About the deal:
Amgen has entered into a definitive agreement with GlaxoSmithKline plc. Under this agreement, Amgen will regain all remaining rights to its bone drugs Prolia and Xgeva as well as cancer drug Vectibix in 48 countries including Asia, South America, Europe, Australia and other regions over the world. The deal includes countries which Amgen perceives as key markets for expansion, such as Brazil, China, Colombia, Hong Kong, Israel, Singapore, South Korea, Taiwan and Thailand.
Notably, Glaxo had owned select regional rights to Prolia and Xgeva since 2009 and to Vectibix since 2010. It had generated about $111 million in combined sales in 2014 by licensing the drugs from Amgen.
Under this deal, Amgen will make milestone payments to Glaxo upon signing and later, on successful transition of the products to itself. Post the switch, Amgen will book all sales for the drugs. While majority of the markets will be shifted back to Amgen over a 12-month period, Glaxo will continue to hold the license for as well as sell and distribute the products for an interim transition period that will vary according to countries.
Why this deal?
While the revenue from those regional licenses is small compared with Amgen’s $20 billion in sales last year, the company is seeking to use build off of those brands as it prepares to introduce new medications such as osteoporosis drug romosozumab, which is in a final-stage trial, and Blincyto, a blood cancer drug recently approved in Europe.

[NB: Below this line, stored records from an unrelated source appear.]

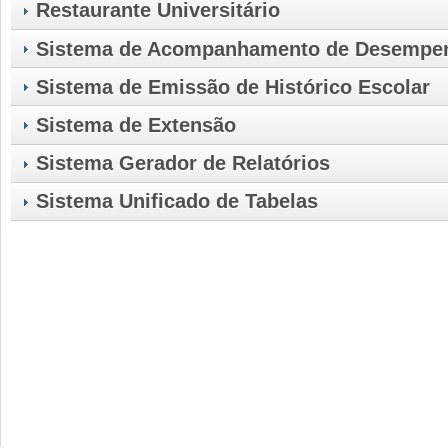
Restaurante Universitário
Sistema de Acompanhamento de Desempe
Sistema de Emissão de Histórico Escolar
Sistema de Extensão
Sistema Gerador de Relatórios
Sistema Unificado de Tabelas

The latest deal with Glaxo is in line with Amgen’s strategy to expand its presence in international markets which have significant commercial potential. It would further provide the company with a platform to introduce new treatments targeting important therapeutic areas such as oncology and bone health.
About Prolia & Xgeva
Denosumab is a fully human monoclonal antibody for the treatment of osteoporosis, treatment-induced bone loss, bone metastases, and giant cell tumor of bone. It was developed by the biotechnology company Amgen.

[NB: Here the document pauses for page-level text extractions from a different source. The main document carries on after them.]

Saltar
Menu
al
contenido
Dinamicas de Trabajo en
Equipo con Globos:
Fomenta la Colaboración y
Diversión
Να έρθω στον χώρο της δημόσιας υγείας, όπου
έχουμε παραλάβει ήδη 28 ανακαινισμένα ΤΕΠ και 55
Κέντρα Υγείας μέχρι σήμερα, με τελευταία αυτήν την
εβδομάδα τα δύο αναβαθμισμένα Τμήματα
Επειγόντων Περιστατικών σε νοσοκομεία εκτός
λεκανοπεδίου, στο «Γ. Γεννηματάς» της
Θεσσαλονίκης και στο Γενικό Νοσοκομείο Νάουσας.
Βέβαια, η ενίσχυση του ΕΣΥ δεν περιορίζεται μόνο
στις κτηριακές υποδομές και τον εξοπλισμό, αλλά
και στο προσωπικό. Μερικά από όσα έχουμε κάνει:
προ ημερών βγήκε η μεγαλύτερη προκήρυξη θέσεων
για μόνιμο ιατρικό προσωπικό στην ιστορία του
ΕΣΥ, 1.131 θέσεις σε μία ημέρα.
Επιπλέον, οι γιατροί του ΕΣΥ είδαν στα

In June 2010, denosumab was approved by the U.S. Food and Drug Administration (FDA) for use in postmenopausal women with risk of osteoporosis under the trade name Prolia, and in November 2010, as Xgeva, for the prevention of skeleton-related events in patients with bone metastases from solid tumors. Denosumab is the first RANKL inhibitor to be approved by the FDA.
Panitumumab, formerly ABX-EGF, is a fully human monoclonal antibody specific to the epidermal growth factor receptor (also known as EGF receptor, EGFR, ErbB-1 and HER1 in humans).
Panitumumab is manufactured by Amgen and marketed as Vectibix. It was originally developed by Abgenix Inc.